Großbritannien reagiert mit einer neuen offiziellen Definition von Extremismus auf einen Anstieg von Gewalt gegen Juden und Muslime. Ab dem heutigen Donnerstag gilt laut der britischen Regierung die “Förderung oder Weiterentwicklung einer auf Gewalt, Hass oder Intoleranz basierenden Ideologie” als Extremismus, wenn sie darauf abzielt, die Grundrechte von Menschen zu beschädigen oder zu zerstören oder das britische System der liberalen parlamentarischen Demokratie zu untergraben, zu stürzen oder zu ersetzen.   

Bisher wurde Extremismus in Großbritannien als lautstarker oder aktiver Widerstand gegen grundlegende britische Werte wie Demokratie, Rechtsstaatlichkeit und individuelle Freiheit sowie gegenseitigen Respekt und Toleranz verstanden. Die Neudefinition ziele hauptsächlich auf Islamisten und Rechtsextreme, berichtet der britische Sender BBC.

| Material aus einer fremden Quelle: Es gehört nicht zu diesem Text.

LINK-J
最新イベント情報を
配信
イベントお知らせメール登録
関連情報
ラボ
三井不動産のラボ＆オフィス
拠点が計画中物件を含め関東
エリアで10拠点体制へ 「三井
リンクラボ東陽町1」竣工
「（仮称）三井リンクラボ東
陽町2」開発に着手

Nach Regierungsangaben sollen nun bestimmte Gruppen von staatlichen Subventionen und Veranstaltungen mit Regierungsmitgliedern ausgeschlossen werden. Der neue Begriff sei enger gefasst und präziser, argumentiert die Regierung in London.  

Antisemitische Vorfälle bei Protesten für Palästinenser

Hintergrund der Entscheidung sind Angriffe gegen Juden und Muslime, die seit dem Terrorangriff der Hamas auf Israel am 7. Oktober 2023 stark zugenommen haben. Premierminister Rishi Sunak warnte vor “Kräften hier zu Hause, die versuchen, uns auseinanderzureißen”. Es sei zu oft vorgekommen, dass “unsere Straßen von kleinen Gruppen gekapert wurden, die unseren Werten gegenüber feindlich sind und keinen Respekt vor unseren demokratischen Traditionen haben”, zitierte ihn die BBC.

Damit bezog er sich vor allem auf Straftaten am Rande propalästinensischer Demonstrationen: In britischen Städten kam es im Verlauf des Nahostkriegs mehrmals zu Großkundgebungen, die von antisemitischen Parolen und judenfeindlicher Symbolik begleitet wurden. 

Bürgerrechtler und die Opposition kritisierten das Vorgehen der Regierung. Die Vorsitzende des Verbands Muslim Council of Britain (MCB), Zara Mohammed, sagte der BBC, die Definition werde auf unfaire Weise Muslime ins Visier nehmen. Dem BBC-Bericht zufolge hat die Regierung bereits ihre Kontakte zum MCB eingeschränkt.

Regierung will Liste mit betroffenen Gruppen erstellen

Auch die Erzbischöfe von Canterbury und York warnten vor Spaltung. Der unabhängige Regierungsberater für Terrorismusgesetze, Jonathan Hall, warnte, die Änderungen könnten “den Ruf des Vereinigten Königreichs untergraben, weil es nicht als demokratisch angesehen würde”. Alle Versuche, die Extremismusdefinition zu ändern, seien in der Vergangenheit an der Unklarheit der Ziele solcher Maßnahmen gescheitert, sagte er.

Laut dem BBC-Bericht ist noch unklar, welche Gruppen die Regierung mithilfe der neuen Definition als extremistisch einstufen will. Für die “kommenden Wochen” sei die Veröffentlichung einer Liste geplant. Kritikern entgegnete sie, das neue Vorgehen gegen Extremisten würde Menschen mit “privaten, friedlichen Überzeugungen” nicht ins Visier fassen.